I needed a file off my home desktop box the other day, but couldn't get in because its net interface was down. Fortunately, the file was sitting right there on the backup drive on my gateway machine. Unencrypted, too.

Care is golden, folks. Be careful out there. Fob

Comments

So what about the Amazon S3 service rolled out today... a mutual friend observed, when you upload your data to somebody else, they own it.

Agree?

As I've said publicly before, I can't use GMail. I have a whole bunch of student info and other personal stuff whose privacy I can't risk. I'm sure Google is very careful with GMail content; more careful than I am, frankly. But between the possibility of government subpoenas and the large number of semi-trustworthy folks who can inevitably access stuff stored at a large central site, I am much more comfortable controlling my own content with the help of my own staff.

At first, I thought S3 might be different. If you can upload/download encrypted data, then at $0.15/GB/month it's an OK, but not cheap, global storage solution. A large drive is around $0.04/GB/month now, assuming a 2 year lifetime. Add in the cost of admin and backups, and the S3 pricing doesn't look so bad. Note that if you upload encrypted data, no one owns it but you.

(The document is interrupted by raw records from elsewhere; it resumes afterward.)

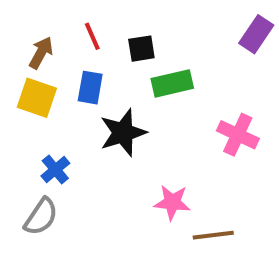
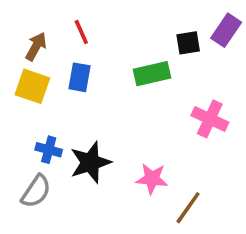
black square: (141, 49) -> (188, 43), moved
black star: (123, 133) -> (90, 162), moved
blue cross: (55, 170) -> (49, 150), turned -35
brown line: (213, 235) -> (188, 208), turned -48

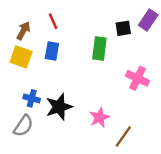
green rectangle: (152, 74) -> (99, 49), turned -70
pink star: (152, 179) -> (99, 117), turned -30

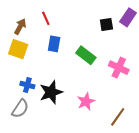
green rectangle: (99, 49) -> (86, 55), moved, turned -60
blue rectangle: (52, 51) -> (54, 44), moved
brown line: (123, 137) -> (118, 117), moved

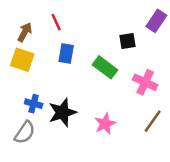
black square: (106, 24) -> (128, 41), moved
brown line: (118, 117) -> (153, 121), moved

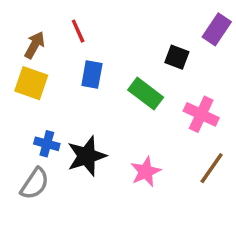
black square: (128, 41) -> (177, 57), turned 30

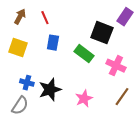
brown arrow: (35, 45) -> (20, 17), moved
black square: (177, 57) -> (102, 33), size x1.6

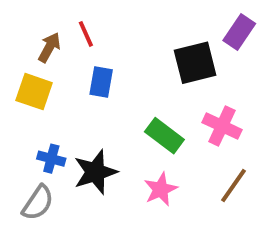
brown arrow: (20, 17) -> (49, 47), moved
black square: (102, 33) -> (195, 63), turned -35
green rectangle: (84, 54) -> (164, 136), moved

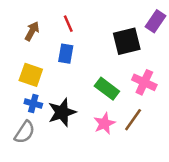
red line: (86, 34) -> (68, 24), moved
yellow square: (34, 92) -> (31, 75), moved
brown line: (233, 185) -> (133, 120), moved

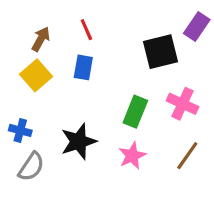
yellow square: (31, 75) -> (36, 75), moved, turned 30
green rectangle: (107, 89) -> (135, 112), turned 75
blue cross: (33, 104) -> (20, 130), moved
brown line: (133, 120) -> (187, 156), moved

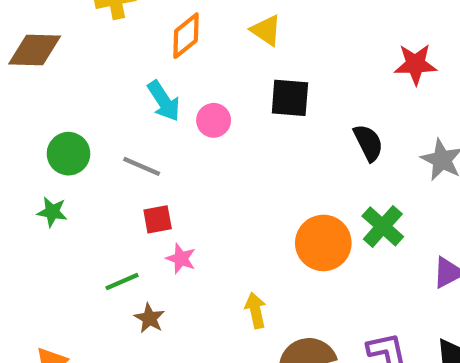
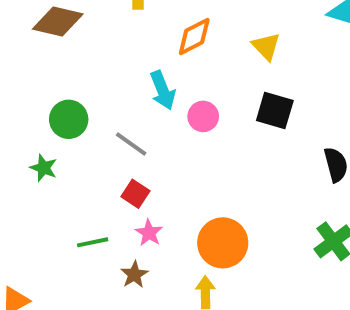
red square: (158, 219) -> (135, 194), turned 32
orange circle: (323, 243) -> (223, 243), moved
brown star: (149, 318) -> (134, 275), moved

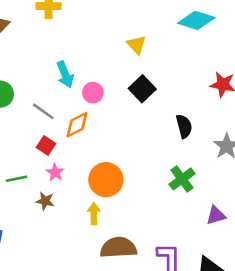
orange diamond: (194, 37) -> (77, 125), moved
black square: (275, 111) -> (142, 89), turned 30
brown star: (134, 275) -> (45, 201), turned -30

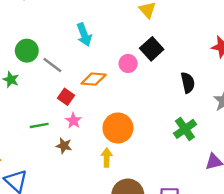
pink circle: (93, 93) -> (128, 63), moved
gray line: (43, 111) -> (52, 65), moved
orange diamond: (77, 125) -> (94, 79), turned 30

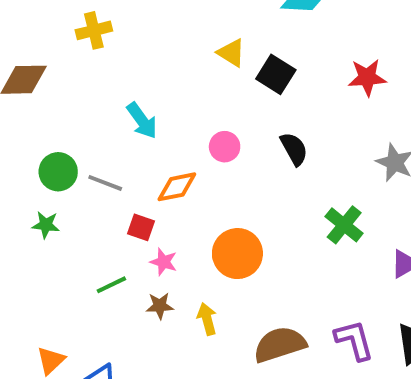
black square: (152, 49) -> (276, 74), moved
black semicircle: (188, 83) -> (294, 149), moved
yellow arrow: (107, 158) -> (207, 319), moved

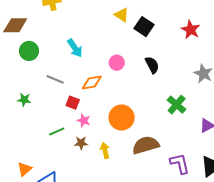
red star: (367, 77) -> (191, 30), turned 30
green circle: (58, 172) -> (29, 51), moved
brown semicircle: (280, 344) -> (146, 145), moved

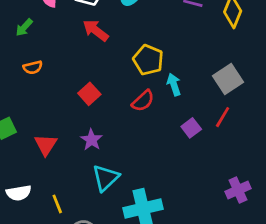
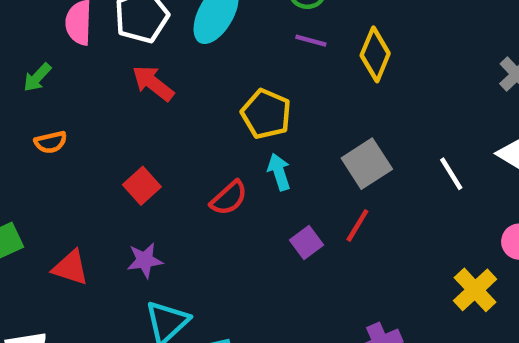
yellow pentagon: (148, 60) -> (266, 114), moved
purple star: (91, 140) -> (145, 260), turned 30
red triangle: (46, 145) -> (70, 268), turned -45

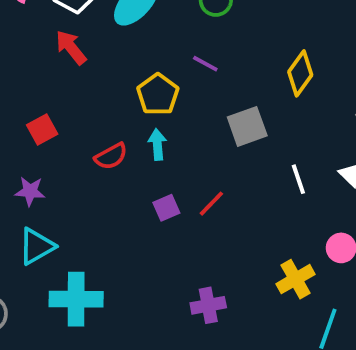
purple line: (311, 41) -> (205, 64), moved
yellow diamond: (375, 54) -> (300, 73), moved
gray square: (367, 164) -> (247, 126), moved

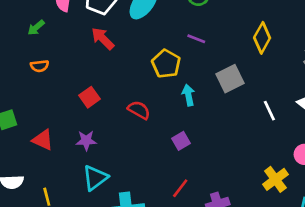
cyan arrow: (157, 145) -> (188, 95), moved
red semicircle: (111, 156) -> (139, 110), turned -115
red line: (211, 204) -> (180, 188), moved

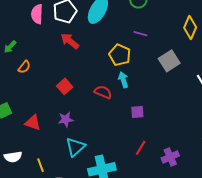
green arrow: (36, 28) -> (10, 47), moved
orange semicircle: (40, 66) -> (24, 67), turned -40
cyan arrow: (188, 95) -> (123, 80), moved
purple square: (181, 141) -> (137, 112), turned 32

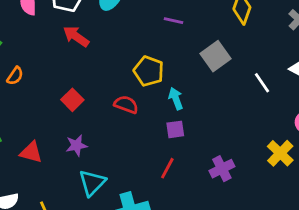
yellow pentagon: (120, 55) -> (149, 71), moved
cyan arrow: (123, 80) -> (176, 99), moved
red line: (141, 148) -> (167, 168), moved
purple cross: (170, 157) -> (222, 169), moved

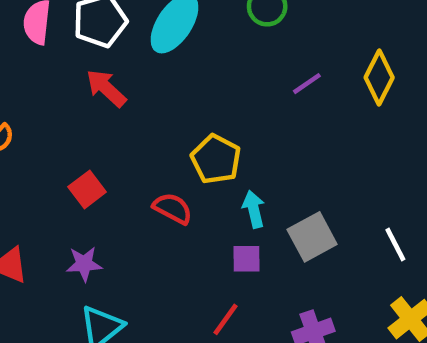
purple line: (173, 21) -> (307, 84), moved, turned -54
gray square: (215, 56) -> (312, 237), moved
white line: (262, 83) -> (395, 245), moved

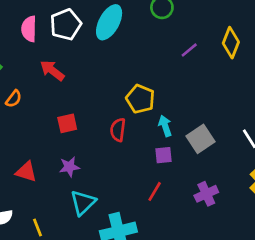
red arrow: (106, 88) -> (52, 71), moved
red square: (87, 189) -> (67, 123), turned 30
red semicircle: (173, 208) -> (118, 130), turned -105

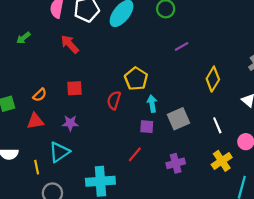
yellow diamond: (231, 43) -> (213, 79), moved
orange semicircle: (14, 99) -> (40, 95), moved
red triangle: (26, 172) -> (35, 121), turned -36
cyan triangle: (83, 203) -> (59, 152), moved

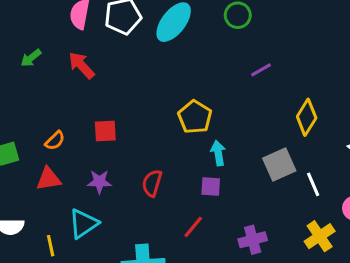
red arrow: (70, 44) -> (81, 65), moved
red semicircle: (114, 100) -> (152, 183), moved
gray square: (178, 119) -> (279, 164), moved

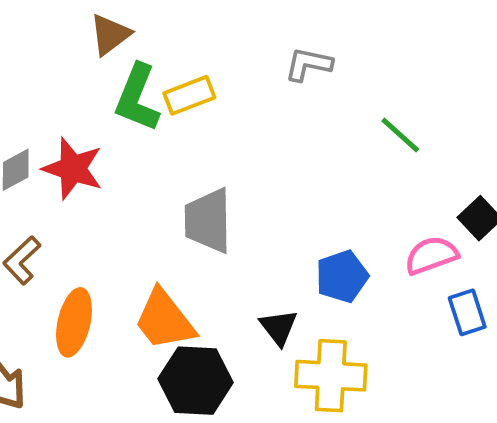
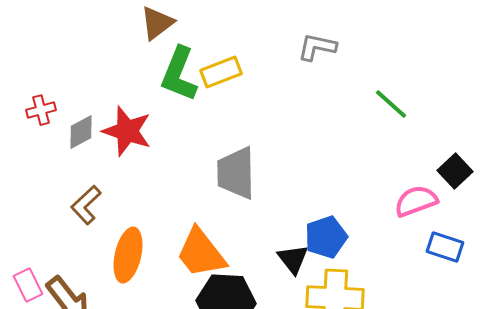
blue pentagon: (342, 276) -> (326, 237), moved
blue rectangle: (467, 312) -> (445, 247), turned -54

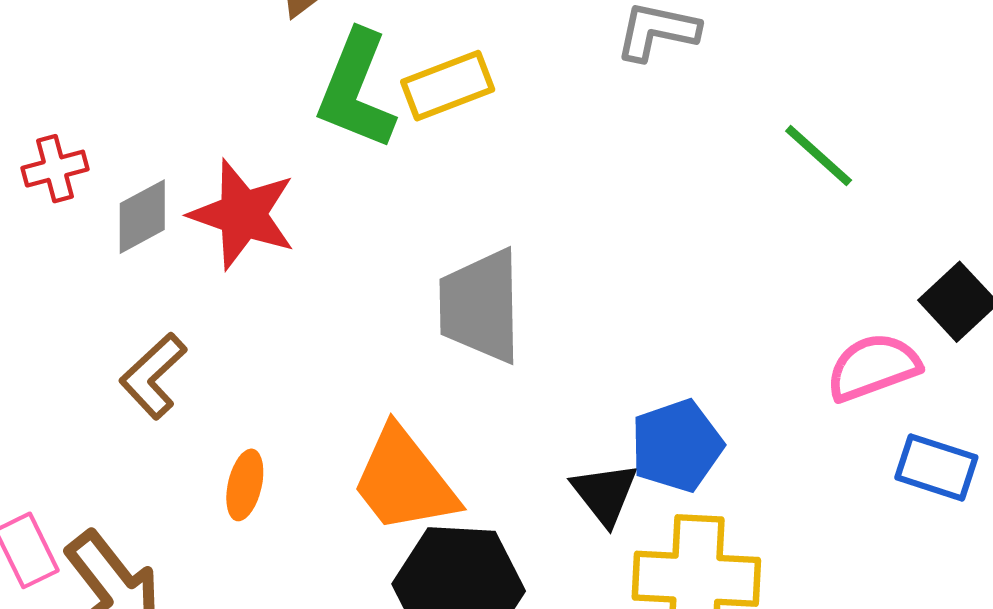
orange ellipse: (128, 255) -> (245, 485), size x0.6

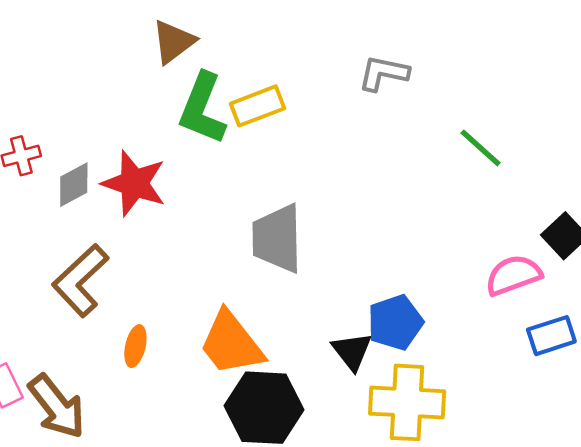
brown L-shape: (153, 376) -> (80, 280), size x1.4
blue rectangle: (936, 467) -> (551, 336), turned -36

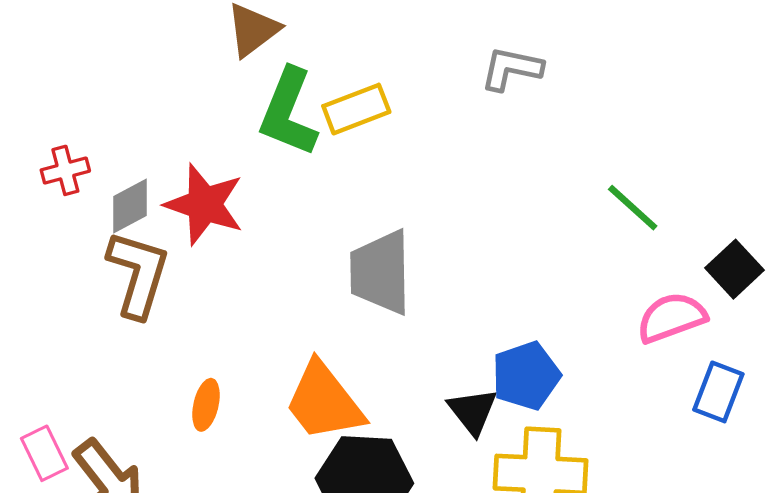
green line: (481, 148) -> (633, 208), moved
brown L-shape: (80, 280) -> (138, 274), moved, turned 150
blue rectangle: (551, 336) -> (718, 392), turned -51

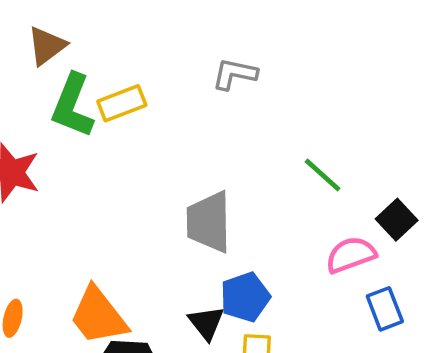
gray trapezoid: (381, 272) -> (209, 222), moved
blue rectangle: (718, 392) -> (385, 309), turned -42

However, this particular item in the TOS disturbs me.

5) You agree to provide such additional information and/or other materials related to your Application as reasonably requested by us or our affiliates to verify your compliance with this Agreement. If your Application is available as an online solution, you acknowledge and agree that we (and/or our affiliates) may crawl or otherwise monitor your Application for the purpose of verifying your compliance with this Agreement, and that you will not seek to block or otherwise interfere with such crawling or monitoring (and that we and/or our affiliates may use technical means to overcome any methods used on your Application to block or interfere with such crawling or monitoring). If your Application is a desktop solution, you agree to furnish a copy of your Application upon request for the purpose of verifying your compliance with this Agreement.

Not clear that all of this applies, but the general flavor is reinforced by other clauses.
All in all, I think I'll just buy me another disk somewhere, but thanks anyway, Amazon.